Personne n’y croyait vraiment. Personne ne croyait qu’un jour Rage Against the Machine reprendrait la route. Personne ne croyait pouvoir un jour entendre de nouvelles chansons. Mais ce qui tenait de la fabulation, de l’imagination exacerbée, de l’illusion, est devenu réalité. Sous le nom de Prophets of Rage, trois membres fondateurs reprennent du service accompagnés de Chuck D (Public Enemy) et de B-Real (Cypress Hill) aux voix.
Le groupe est en forme. Tom Morello, sans contredit l’un des guitaristes les plus imaginatifs de sa génération, joue comme si le sort du monde en dépendait, comme un guérillero dans la Sierra Maestra. Le son de sa guitare est puissant, distorsionné et chirurgical. Agissant comme maître d’orchestre, il est tout à fait en contrôle de sa bande. Les trois musiciens se comprennent d’un clin d’œil, accélèrent ou ralentissent la cadence selon la volonté du guitariste. Le spectacle n’a pas pris une ride et la fougue y est toujours.
Les deux nouveaux chanteurs ont réussi à tirer leur épingle du jeu. Malgré les quelques erreurs de tempo assez apparentes, les deux rappeurs s’échangent les couplets et partagent les refrains de manière très juste et égalitaire. La voix de B-Real, parfois, ressemble à s’y méprendre à celle de Zack de la Rocha, et son scream n’est, ma foi, pas piqué des vers.
Les nouvelles chansons… et bien… elles ne sont pas si mal. Nous pourrions user de cynisme et dire qu’il n’y a pas, dans ce nouveau EP du groupe, d’hymne révolutionnaire. Rien pour unir les People of the sun. Mais c’est tout de même plutôt réussi. Évidemment, la foule qui était réunie au Centre Bell était venue, elle, pour faire la révolution (tranquille) comme si c’était 1995, et lever le poing haut dans les airs sur les classiques du groupe. Et ce fut chose faite.

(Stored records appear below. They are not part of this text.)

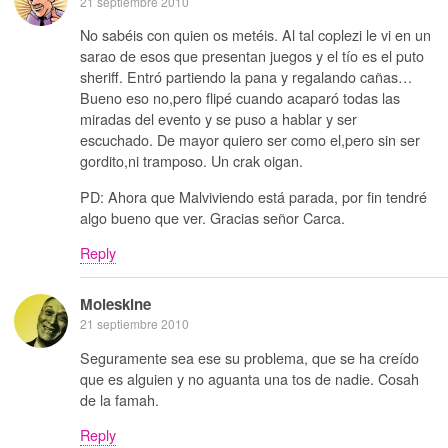
21 septiembre 2010
No sabéis con quien os metéis. Al tal coplezi le vi en un
sarao de esos que presentan juegos y el tío es el puto
sheriff. Entró partiendo la pana y regalando cañas…
Bueno eso no,pero flipé cuando acaparó todas las
miradas del evento y se puso a hablar y ser
escuchado. De mayor quiero ser como el,pero sin ser
gordito,ni tramposo. Un crak oigan.
PD: Ahora que Malviviendo está parada, por fin tendré
algo bueno que ver. Gracias señor Carca.
Reply
Moleskine
21 septiembre 2010
Seguramente sea ese su problema, que se ha creído
que es alguien y no aguanta una tos de nadie. Cosah
de la famah.
Reply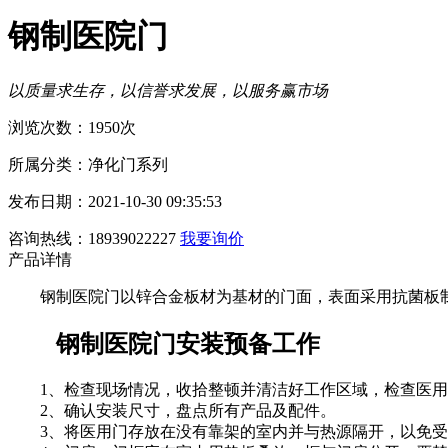
钢制医院门
以质量求生存，以信誉求发展，以服务赢市场
浏览次数：1950次
所属分类：净化门系列
发布日期：2021-10-30 09:35:53
咨询热线：18939022227
我要询价
产品详情
钢制医院门以锌合金板材为基材的门面，表面采用抗菌板
钢制医院门安装预备工作
1、检查现场情况，收拾整顿并清洁好工作区域，检查医用
2、确认安装尺寸，盘点所有产品及配件。
3、将医用门存放在没有靠架的室内并与热源隔开，以免受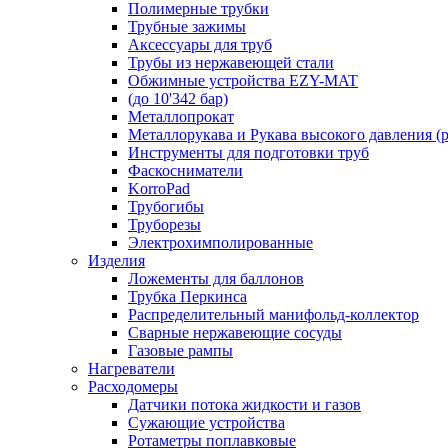
Полимерные трубки
Трубные зажимы
Аксессуары для труб
Трубы из нержавеющей стали
Обжимные устройства EZY-MAT
(до 10'342 бар)
Металлопрокат
Металлорукава и Рукава высокого давления (р
Инструменты для подготовки труб
Фаскосниматели
KorroPad
Трубогибы
Труборезы
Электрохимполированные
Изделия
Ложементы для баллонов
Трубка Перкинса
Распределительный манифольд-коллектор
Сварные нержавеющие сосуды
Газовые рампы
Нагреватели
Расходомеры
Датчики потока жидкости и газов
Сужающие устройства
Ротаметры поплавковые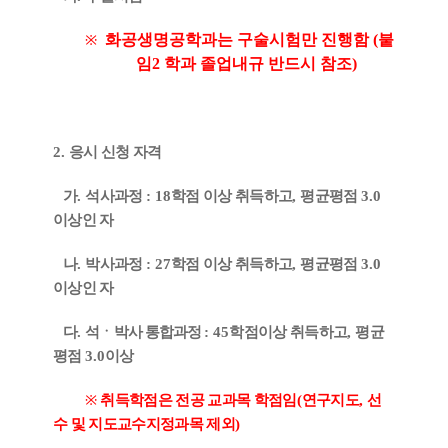
화공생명공학과는 구술시험만 진행함 (붙
※
임2 학과 졸업내규 반드시 참조)
2.
응시 신청 자격
가
.
석사과정
: 18
학점 이상 취득하고
,
평균평점
3.0
이상인 자
나
.
박사과정
: 27
학점 이상 취득하고
,
평균평점
3.0
이상인 자
다
.
석
ㆍ
박사 통합과정
: 45
학점이상 취득하고
,
평균
평점
3.0
이상
※
취득학점은 전공 교과목 학점임
(
연구지도
,
선
수 및 지도교수지정과목 제외
)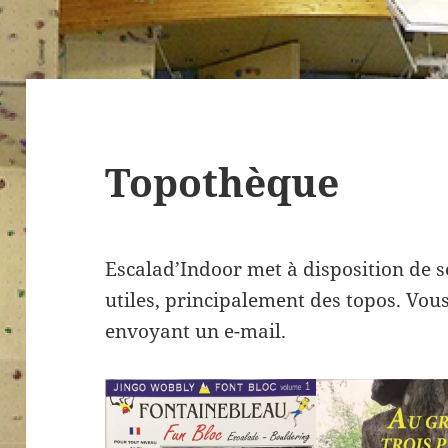
Topothèque
Escalad’Indoor met à disposition de 
utiles, principalement des topos. Vo
envoyant un e-mail.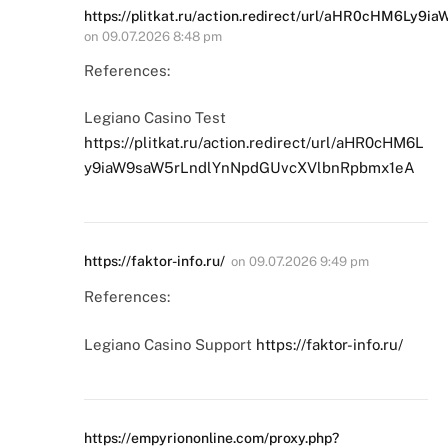
https://plitkat.ru/action.redirect/url/aHR0cHM6L
on
09.07.2026 8:48 pm
References:
Legiano Casino Test
https://plitkat.ru/action.redirect/url/aHR0cHM6L
y9iaW9saW5rLndlYnNpdGUvcXVlbnRpbmx1eA
https://faktor-info.ru/
on
09.07.2026 9:49 pm
References:
Legiano Casino Support
https://faktor-info.ru/
https://empyriononline.com/proxy.php?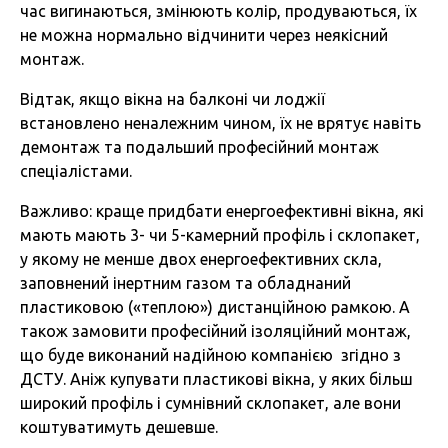
час вигинаються, змінюють колір, продуваються, їх
не можна нормально відчинити через неякісний
монтаж.
Відтак, якщо вікна на балконі чи лоджії
встановлено неналежним чином, їх не врятує навіть
демонтаж та подальший професійний монтаж
спеціалістами.
Важливо: краще придбати енергоефективні вікна, які
мають мають 3- чи 5-камерний профіль і склопакет,
у якому не менше двох енергоефективних скла,
заповнений інертним газом та обладнаний
пластиковою («теплою») дистанційною рамкою. А
також замовити професійний ізоляційний монтаж,
що буде виконаний надійною компанією згідно з
ДСТУ. Аніж купувати пластикові вікна, у яких більш
широкий профіль і сумнівний склопакет, але вони
коштуватимуть дешевше.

Mais il ne faut pas se méprendre. Ce spectacle n’avait rien de révolutionnaire, et à part le slogan Make America rage again la soirée fut apolitique. Nous étions quelque part entre la caricature d’un mouvement social et la tentative de rappel des luttes passées. Les militants anti-ZLÉA du tournant du millénaire ont grossi du bedon, ils ont des piaules en banlieue et peuvent se permettre de payer leurs bières 11.50 $.
Zack nous manque. Son intelligence, sa rage, son intensité, son audace. Et même si Prophets of Rage ne révolutionnera ni la musique ni la politique, ce spectacle en fut un d’une grande intensité et chargé d’espoir.